===== Material provided =====

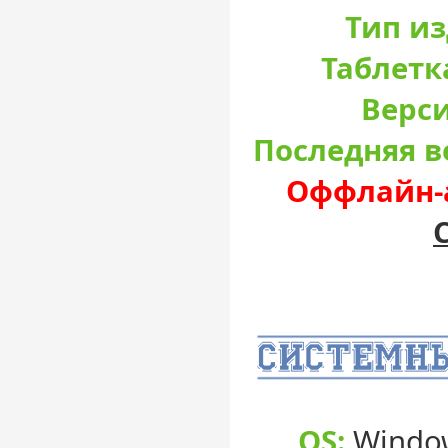
Тип и
Таблетк
Верси
Последняя в
Оффлайн-а
OS:
Window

=====

- _Exercise aim_
Each record must appear again exactly as written above, without its pictures.

- _Answer to this problem_
Тип и
Таблетк
Верси
Последняя в
Оффлайн-а
OS:
Window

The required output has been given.